Experts say that rising oil prices pose possible concerns to consumers.
Oil prices are up on fears that the Israel-Hamas conflict would engulf the wider petroleum-producing Gulf area and jeopardise world output. The global Brent oil benchmark surged about 5% in trading on Monday, erasing some of a recent significant fall that had thrilled many market observers and automobile drivers.
The price of crude oil has significant economic and consumer ramifications due to its direct impact on costs as an input into products ranging from gas to plastics. Furthermore, crude oil prices affect the cost of a far broader spectrum of goods because many items rely on oil for manufacture and transportation, according to ABC News’ economy and trade analysts. Still, the final impact of the Israel-Gaza battle on oil prices is unknown, because a major increase would necessitate the conflict spreading to the rest of the Middle East, they added.
“The market is reacting to fears of a worst-case scenario: that an Israeli conflict magnifies throughout the region and affects global oil trade,” Timothy Fitzgerald, a Texas Tech University professor of business economics who monitors the petroleum industry, told ABC News.
“How realistic is that fear?” Fitzgerald went on to say. “There is a great deal of uncertainty.” We’re not sure how this will work out.”
On Monday, the Brent crude benchmark price surpassed $90 per barrel, just days after hitting a recent low of around $84 per barrel. However, the price dipped marginally in early Tuesday trading, indicating that oil prices had at least temporarily stabilised. According to S&P Global Commodity Insights, neither Southern Israel nor the Gaza Strip are home to large oil and gas facilities.
Oil prices spike after Hamas attack on Israel | DW News
However, the Gulf region as a whole is crucial for the production and transportation of a major portion of the world’s oil output. A broad battle in the region could dramatically reduce global oil supply and send prices rising, according to the research group.
“Global energy markets are closely watching the fallout,” S&P Global Commodity Insights reported.
Much of the worry is focused on Iran, which sponsors the terrorist group Hamas, which recently carried out a surprise attack on Israel, killing at least 900 people and injuring 2,600 others. Iran has denied having any role in the attack.

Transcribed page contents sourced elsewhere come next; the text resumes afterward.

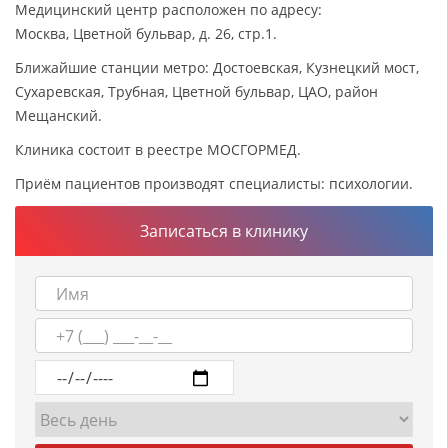
Медицинский центр расположен по адресу:
Москва, Цветной бульвар, д. 26, стр.1.
Ближайшие станции метро: Достоевская, Кузнецкий мост,
Сухаревская, Трубная, Цветной бульвар, ЦАО, район
Мещанский.
Клиника состоит в реестре МОСГОРМЕД.
Приём пациентов производят специалисты: психологии.
Записаться в клинику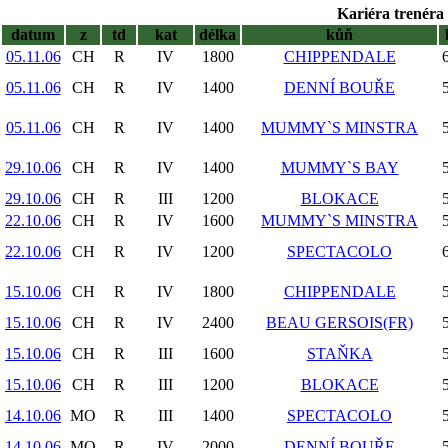
Kariéra trenéra 
datum
z
td
kat
délka
kůň
05.11.06
CH
R
IV
1800
CHIPPENDALE
05.11.06
CH
R
IV
1400
DENNÍ BOUŘE
05.11.06
CH
R
IV
1400
MUMMY`S MINSTRA
29.10.06
CH
R
IV
1400
MUMMY`S BAY
29.10.06
CH
R
III
1200
BLOKACE
22.10.06
CH
R
IV
1600
MUMMY`S MINSTRA
22.10.06
CH
R
IV
1200
SPECTACOLO
15.10.06
CH
R
IV
1800
CHIPPENDALE
15.10.06
CH
R
IV
2400
BEAU GERSOIS(FR)
15.10.06
CH
R
III
1600
STAŇKA
15.10.06
CH
R
III
1200
BLOKACE
14.10.06
MO
R
III
1400
SPECTACOLO
14.10.06
MO
R
IV
2000
DENNÍ BOUŘE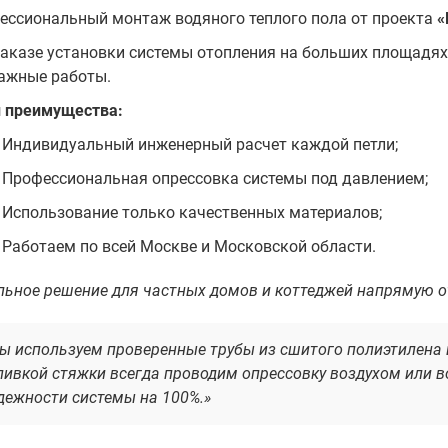
ессиональный монтаж водяного теплого пола от проекта
«
заказе установки системы отопления на больших площадях
ажные работы.
 преимущества:
Индивидуальный инженерный расчет каждой петли;
Профессиональная опрессовка системы под давлением;
Использование только качественных материалов;
Работаем по всей Москве и Московской области.
льное решение для частных домов и коттеджей напрямую о
ы используем проверенные трубы из сшитого полиэтилена 
ливкой стяжки всегда проводим опрессовку воздухом или в
дежности системы на 100%.»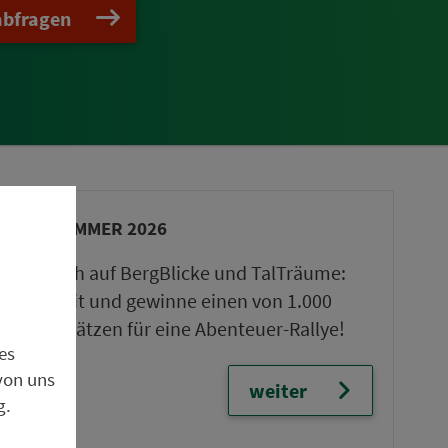
abfragen
VGN-SOMMER 2026
Freu dich auf BergBlicke und TalTräume:
Mach mit und gewinne einen von 1.000
Team-Plätzen für eine Abenteuer-Rallye!
es
von uns
weiter
g.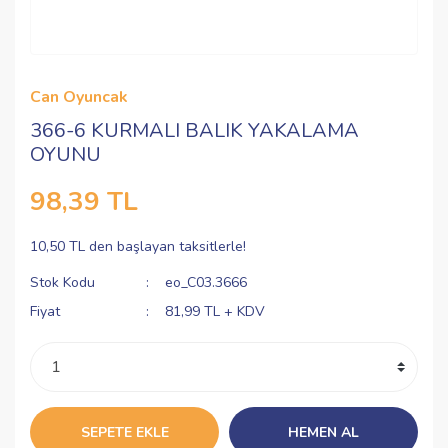
Can Oyuncak
366-6 KURMALI BALIK YAKALAMA
OYUNU
98,39 TL
10,50 TL den başlayan taksitlerle!
Stok Kodu
eo_C03.3666
Fiyat
81,99 TL + KDV
SEPETE EKLE
HEMEN AL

Both Israel and the United States have stated that there is no strong evidence of an Iranian role in the strike.
While sanctions have limited Iranian oil output in recent years, the country remains an oil producer and maintains control over tanker traffic through the Strait of Hormuz, a trading route that permits the movement of around 15% of world oil supplies, according to Fitzgerald.

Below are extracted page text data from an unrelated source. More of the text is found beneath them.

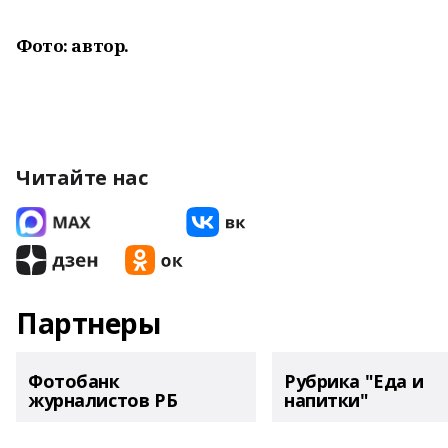
Фото: автор.
Читайте нас
Партнеры
Фотобанк
Рубрика "Еда и
журналистов РБ
напитки"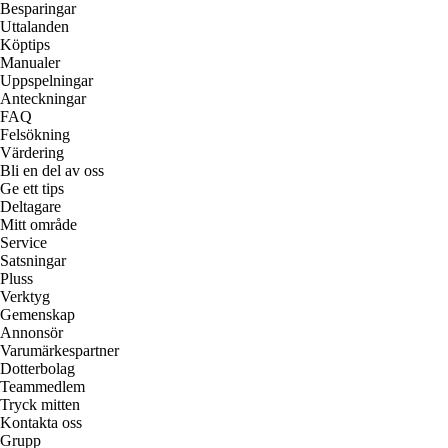
Besparingar
Uttalanden
Köptips
Manualer
Uppspelningar
Anteckningar
FAQ
Felsökning
Värdering
Bli en del av oss
Ge ett tips
Deltagare
Mitt område
Service
Satsningar
Pluss
Verktyg
Gemenskap
Annonsör
Varumärkespartner
Dotterbolag
Teammedlem
Tryck mitten
Kontakta oss
Grupp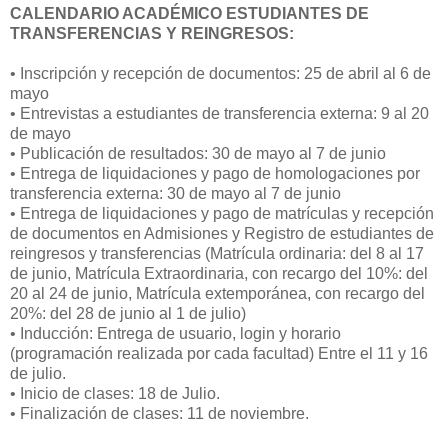
CALENDARIO ACADÉMICO ESTUDIANTES DE
TRANSFERENCIAS Y REINGRESOS:
• Inscripción y recepción de documentos: 25 de abril al 6 de
mayo
• Entrevistas a estudiantes de transferencia externa: 9 al 20
de mayo
• Publicación de resultados: 30 de mayo al 7 de junio
• Entrega de liquidaciones y pago de homologaciones por
transferencia externa: 30 de mayo al 7 de junio
• Entrega de liquidaciones y pago de matrículas y recepción
de documentos en Admisiones y Registro de estudiantes de
reingresos y transferencias (Matrícula ordinaria: del 8 al 17
de junio, Matrícula Extraordinaria, con recargo del 10%: del
20 al 24 de junio, Matrícula extemporánea, con recargo del
20%: del 28 de junio al 1 de julio)
• Inducción: Entrega de usuario, login y horario
(programación realizada por cada facultad) Entre el 11 y 16
de julio.
• Inicio de clases: 18 de Julio.
• Finalización de clases: 11 de noviembre.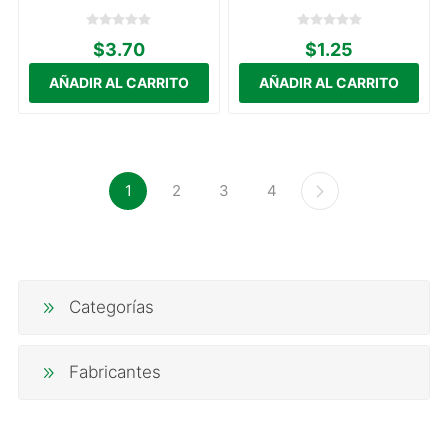
$3.70
$1.25
1
2
3
4
Categorías
Fabricantes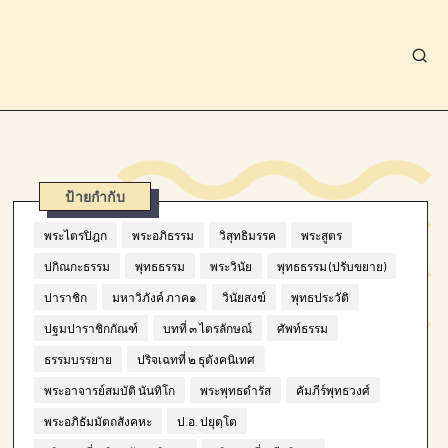
ป้ายกำกับ
พระไตรปิฎก
พระอภิธรรม
วิสุทธิมรรค
พระสูตร
ปกิณกะธรรม
พุทธธรรม
พระวินัย
พุทธธรรม (ปรับขยาย)
ปาราชิก
มหาวิภังค์ ภาค๑
วินัยสงฆ์
พุทธประวัติ
ปฐมปาราชิกกัณฑ์
บทที่ ๓ ไตรลักษณ์
ศัพท์ธรรม
ธรรมบรรยาย
ปริจเฉทที่ ๒ ธุตังคนิเทศ
พระอาจารย์สมบัติ นันทิโก
พระพุทธดำรัส
คัมภีร์พุทธวงศ์
พระอภิธัมมัตถสังคหะ
ป.อ. ปยุตฺโต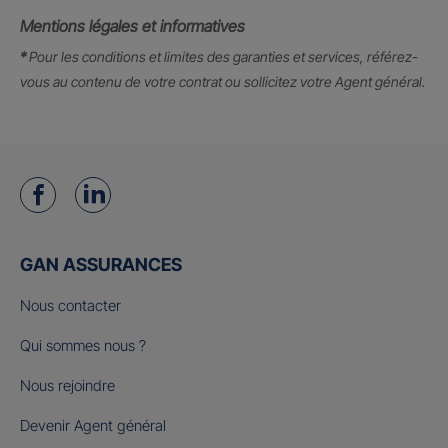
Mentions légales et informatives
*
Pour les conditions et limites des garanties et services, référez-
vous au contenu de votre contrat ou sollicitez votre Agent général.
GAN ASSURANCES
Nous contacter
Qui sommes nous ?
Nous rejoindre
Devenir Agent général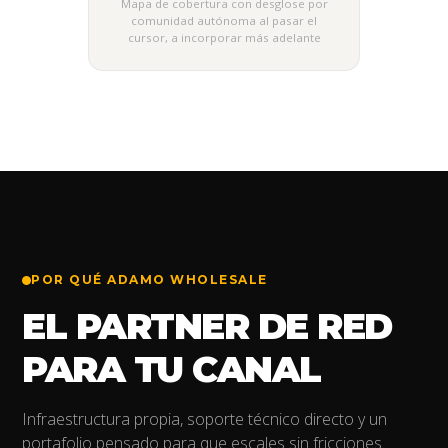
Mapa de cobertura con desglose por
comunidad autónoma al pasar el
cursor, a incorporar más adelante
POR QUÉ ADAMO WHOLESALE
EL PARTNER DE RED
PARA TU CANAL
Infraestructura propia, soporte técnico directo y un
portafolio pensado para que escales sin fricciones.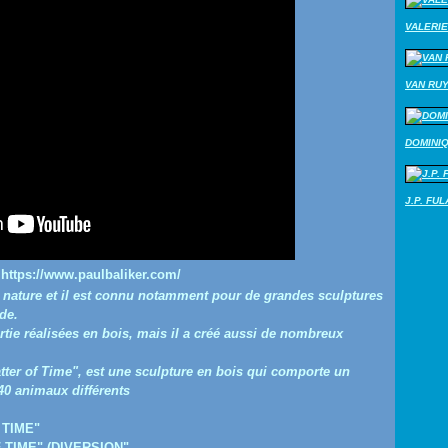
VALERIE
VAN RU
DOMINI
J.P. FU
https://www.paulbaliker.com/
nature et il est connu notamment pour de grandes sculptures
de.
tie réalisées en bois, mais il a créé aussi de nombreux
ter of Time", est une sculpture en bois qui comporte un
0 animaux différents
 TIME"
 TIME" (DIVERSION"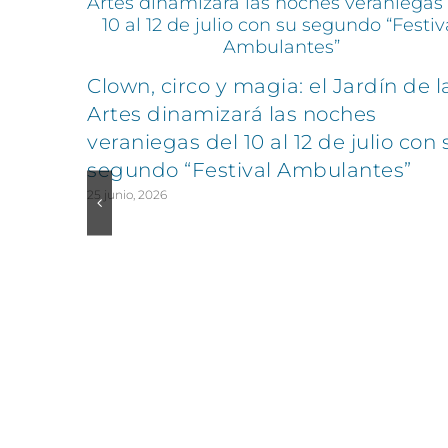
Clown, circo y magia: el Jardín de l
Artes dinamizará las noches
veraniegas del 10 al 12 de julio con 
segundo “Festival Ambulantes”
25 junio, 2026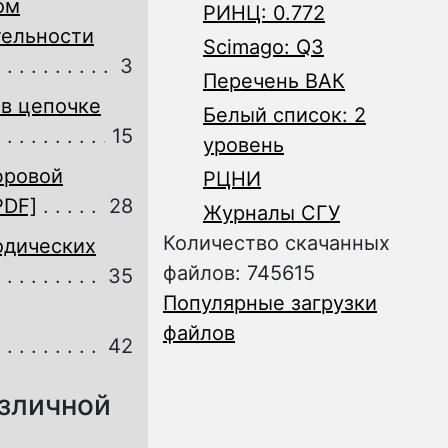
ом
РИНЦ: 0.772
тельности
Scimago: Q3
3
Перечень ВАК
 в цепочке
Белый список: 2
15
уровень
фровой
РЦНИ
PDF]
28
Журналы СГУ
Количество скачанных
одических
файлов: 745615
35
Популярные загрузки
файлов
42
азличной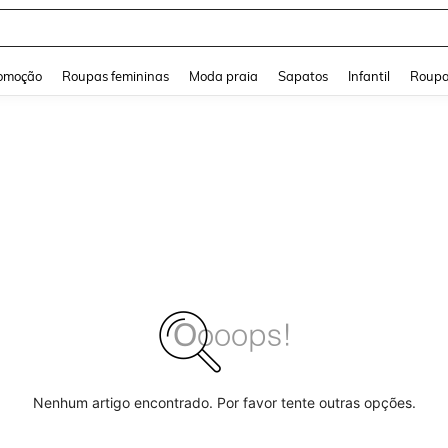
a Jeans Feminina
and down arrow keys to navigate search Buscas recentes and Pesquisar e Encontr
omoção
Roupas femininas
Moda praia
Sapatos
Infantil
Roupa
Nenhum artigo encontrado. Por favor tente outras opções.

“It’s a big choke point,” Fitzgerald said. “In the worst-case scenario, if you were to cut off all of the oil coming out of the Strait of Hormuz it would be a massive shock.”
An expansion of the conflict beyond Israel and the Gaza Strip would push crude oil prices higher but gas prices would not necessarily follow suit, Patrick de Haan, the head of petroleum analysis at GasBuddy, told ABC News. A seasonal shift from busy summer travel to relatively quiet fall months has cut demand for gasoline, de Haan said. In the event of a prolonged rise in oil prices, the drop off in demand for gasoline could help prevent prices at the pump from rising, de Haan said.
“While crude oil prices play a big role in what we pay at the pump, those seasonal factors disrupt what we pay for gasoline,” de Haan said.
A prolonged environment of elevated oil prices, though, would eventually push gas prices higher, de Haan added. “It would require something extraordinary,” he said. Beyond gasoline, a large swathe of products could see price increases if oil costs ripple through the production and transport of goods, leading companies to pass along those added expenses to consumers, Fitzgerald said.
Inflation has declined dramatically from its high last summer, but it remains more than a percentage point over typical levels. A rise in oil prices would hinder the Federal Reserve’s efforts to cut inflation while avoiding a recession, a scenario known as a “soft landing,” Fitzgerald added.
“This kind of shock makes a soft landing more difficult to achieve,” Fitzgerald told the audience. “It adds another layer of complexity.”